Retype all data exactly as given. Pictures should not be retyped.

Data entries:
>>

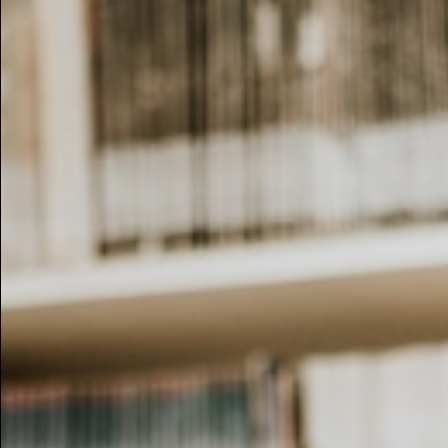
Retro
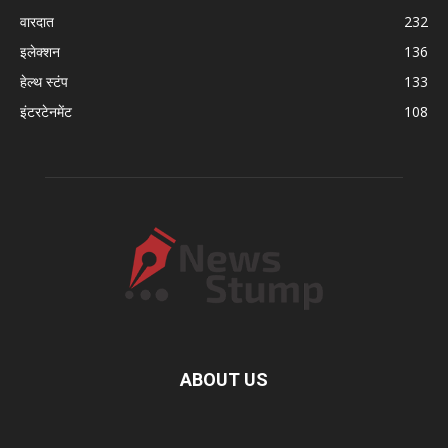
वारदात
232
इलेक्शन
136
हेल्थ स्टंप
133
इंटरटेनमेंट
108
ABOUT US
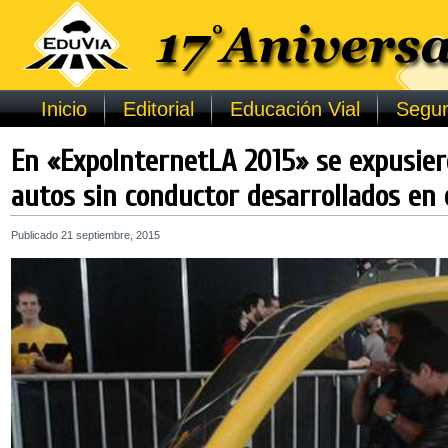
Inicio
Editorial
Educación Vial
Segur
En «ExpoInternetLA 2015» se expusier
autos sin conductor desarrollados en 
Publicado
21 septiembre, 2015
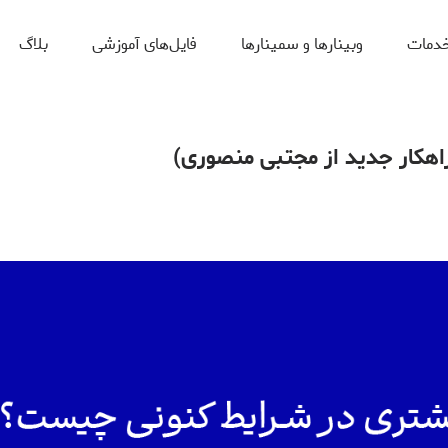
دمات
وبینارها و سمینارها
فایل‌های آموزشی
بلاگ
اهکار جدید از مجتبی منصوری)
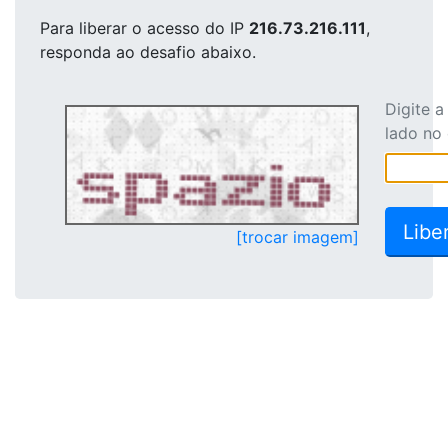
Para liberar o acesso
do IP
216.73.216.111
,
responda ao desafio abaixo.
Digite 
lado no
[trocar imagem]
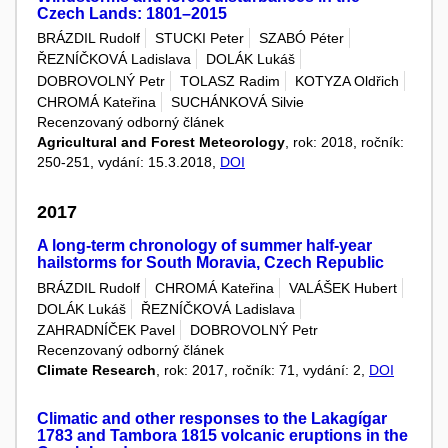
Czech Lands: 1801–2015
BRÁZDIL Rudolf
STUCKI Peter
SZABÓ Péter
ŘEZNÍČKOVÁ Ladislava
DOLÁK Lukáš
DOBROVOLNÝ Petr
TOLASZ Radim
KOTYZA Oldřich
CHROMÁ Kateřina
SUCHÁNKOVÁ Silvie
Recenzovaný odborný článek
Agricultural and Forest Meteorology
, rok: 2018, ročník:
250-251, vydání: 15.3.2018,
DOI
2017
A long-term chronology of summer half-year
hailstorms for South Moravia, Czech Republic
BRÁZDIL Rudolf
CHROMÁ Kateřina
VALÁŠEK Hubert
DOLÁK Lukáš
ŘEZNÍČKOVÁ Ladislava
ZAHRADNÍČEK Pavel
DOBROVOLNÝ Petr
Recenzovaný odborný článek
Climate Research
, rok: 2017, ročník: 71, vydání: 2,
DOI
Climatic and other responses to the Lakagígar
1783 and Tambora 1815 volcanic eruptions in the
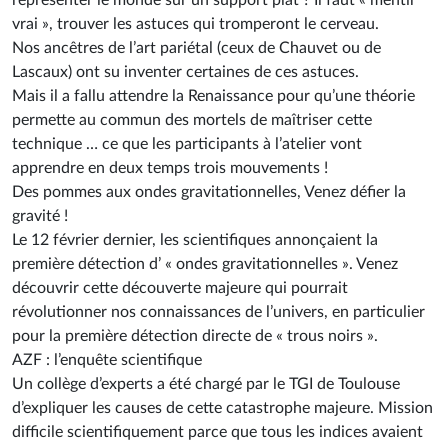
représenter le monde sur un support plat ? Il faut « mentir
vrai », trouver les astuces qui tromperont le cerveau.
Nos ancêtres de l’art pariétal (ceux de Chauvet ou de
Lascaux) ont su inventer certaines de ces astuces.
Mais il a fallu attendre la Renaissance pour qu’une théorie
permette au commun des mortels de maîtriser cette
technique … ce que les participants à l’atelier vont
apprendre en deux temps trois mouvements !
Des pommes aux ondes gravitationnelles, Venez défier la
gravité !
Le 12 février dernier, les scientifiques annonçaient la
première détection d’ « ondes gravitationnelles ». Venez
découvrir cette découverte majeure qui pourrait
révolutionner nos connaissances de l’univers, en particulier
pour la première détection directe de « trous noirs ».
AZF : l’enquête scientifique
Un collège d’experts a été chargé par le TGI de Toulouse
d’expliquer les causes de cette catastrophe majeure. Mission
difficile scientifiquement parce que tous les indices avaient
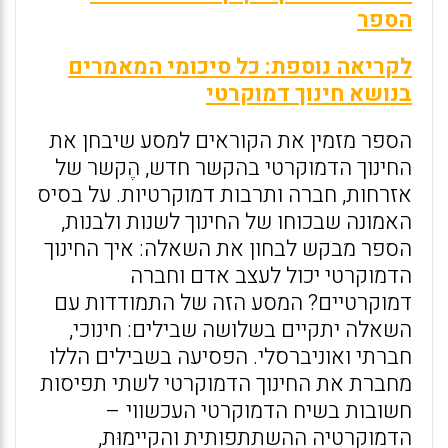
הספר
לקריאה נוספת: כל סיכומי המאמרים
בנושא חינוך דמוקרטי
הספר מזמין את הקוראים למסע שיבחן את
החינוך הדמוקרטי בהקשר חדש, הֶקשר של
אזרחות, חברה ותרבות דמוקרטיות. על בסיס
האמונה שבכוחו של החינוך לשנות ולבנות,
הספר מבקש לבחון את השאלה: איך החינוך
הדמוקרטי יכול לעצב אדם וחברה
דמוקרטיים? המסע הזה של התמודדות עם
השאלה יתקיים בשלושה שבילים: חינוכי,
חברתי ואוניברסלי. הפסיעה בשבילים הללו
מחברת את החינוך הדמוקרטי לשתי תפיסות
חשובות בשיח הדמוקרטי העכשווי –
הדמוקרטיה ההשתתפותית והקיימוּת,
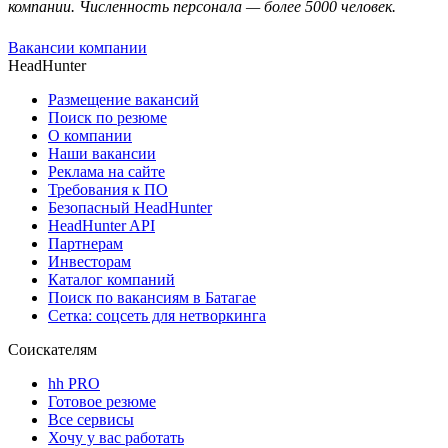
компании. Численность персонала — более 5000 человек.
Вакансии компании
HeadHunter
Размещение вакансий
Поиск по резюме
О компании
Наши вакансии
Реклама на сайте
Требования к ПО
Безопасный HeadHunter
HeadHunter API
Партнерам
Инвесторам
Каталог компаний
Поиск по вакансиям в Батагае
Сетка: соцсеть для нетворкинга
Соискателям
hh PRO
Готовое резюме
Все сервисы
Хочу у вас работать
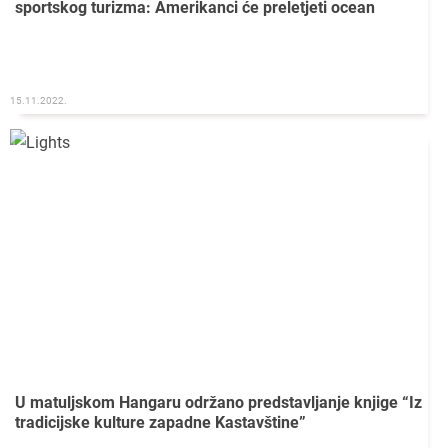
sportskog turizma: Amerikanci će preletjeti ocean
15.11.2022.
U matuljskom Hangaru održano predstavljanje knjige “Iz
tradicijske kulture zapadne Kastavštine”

<<

PROBLEM SOLUTION:
Retro
वारदात
232
इलेक्शन
136
हेल्थ स्टंप
133
इंटरटेनमेंट
108
ABOUT US
Inicio
Editorial
Educación Vial
Segur
En «ExpoInternetLA 2015» se expusier
autos sin conductor desarrollados en 
Publicado
21 septiembre, 2015
دمات
وبینارها و سمینارها
فایل‌های آموزشی
بلاگ
اهکار جدید از مجتبی منصوری)
Para liberar o acesso
do IP
216.73.216.111
,
responda ao desafio abaixo.
Digite 
lado no
[trocar imagem]
Czech Lands: 1801–2015
BRÁZDIL Rudolf
STUCKI Peter
SZABÓ Péter
ŘEZNÍČKOVÁ Ladislava
DOLÁK Lukáš
DOBROVOLNÝ Petr
TOLASZ Radim
KOTYZA Oldřich
CHROMÁ Kateřina
SUCHÁNKOVÁ Silvie
Recenzovaný odborný článek
Agricultural and Forest Meteorology
, rok: 2018, ročník:
250-251, vydání: 15.3.2018,
DOI
2017
A long-term chronology of summer half-year
hailstorms for South Moravia, Czech Republic
BRÁZDIL Rudolf
CHROMÁ Kateřina
VALÁŠEK Hubert
DOLÁK Lukáš
ŘEZNÍČKOVÁ Ladislava
ZAHRADNÍČEK Pavel
DOBROVOLNÝ Petr
Recenzovaný odborný článek
Climate Research
, rok: 2017, ročník: 71, vydání: 2,
DOI
Climatic and other responses to the Lakagígar
1783 and Tambora 1815 volcanic eruptions in the
représenter le monde sur un support plat ? Il faut « mentir
vrai », trouver les astuces qui tromperont le cerveau.
Nos ancêtres de l’art pariétal (ceux de Chauvet ou de
Lascaux) ont su inventer certaines de ces astuces.
Mais il a fallu attendre la Renaissance pour qu’une théorie
permette au commun des mortels de maîtriser cette
technique … ce que les participants à l’atelier vont
apprendre en deux temps trois mouvements !
Des pommes aux ondes gravitationnelles, Venez défier la
gravité !
Le 12 février dernier, les scientifiques annonçaient la
première détection d’ « ondes gravitationnelles ». Venez
découvrir cette découverte majeure qui pourrait
révolutionner nos connaissances de l’univers, en particulier
pour la première détection directe de « trous noirs ».
AZF : l’enquête scientifique
Un collège d’experts a été chargé par le TGI de Toulouse
d’expliquer les causes de cette catastrophe majeure. Mission
difficile scientifiquement parce que tous les indices avaient
הספר
לקריאה נוספת: כל סיכומי המאמרים
בנושא חינוך דמוקרטי
הספר מזמין את הקוראים למסע שיבחן את
החינוך הדמוקרטי בהקשר חדש, הֶקשר של
אזרחות, חברה ותרבות דמוקרטיות. על בסיס
האמונה שבכוחו של החינוך לשנות ולבנות,
הספר מבקש לבחון את השאלה: איך החינוך
הדמוקרטי יכול לעצב אדם וחברה
דמוקרטיים? המסע הזה של התמודדות עם
השאלה יתקיים בשלושה שבילים: חינוכי,
חברתי ואוניברסלי. הפסיעה בשבילים הללו
מחברת את החינוך הדמוקרטי לשתי תפיסות
חשובות בשיח הדמוקרטי העכשווי –
הדמוקרטיה ההשתתפותית והקיימוּת,
компании. Численность персонала — более 5000 человек.
Вакансии компании
HeadHunter
Размещение вакансий
Поиск по резюме
О компании
Наши вакансии
Реклама на сайте
Требования к ПО
Безопасный HeadHunter
HeadHunter API
Партнерам
Инвесторам
Каталог компаний
Поиск по вакансиям в Батагае
Сетка: соцсеть для нетворкинга
Соискателям
hh PRO
Готовое резюме
Все сервисы
Хочу у вас работать
sportskog turizma: Amerikanci će preletjeti ocean
15.11.2022.
U matuljskom Hangaru održano predstavljanje knjige “Iz
tradicijske kulture zapadne Kastavštine”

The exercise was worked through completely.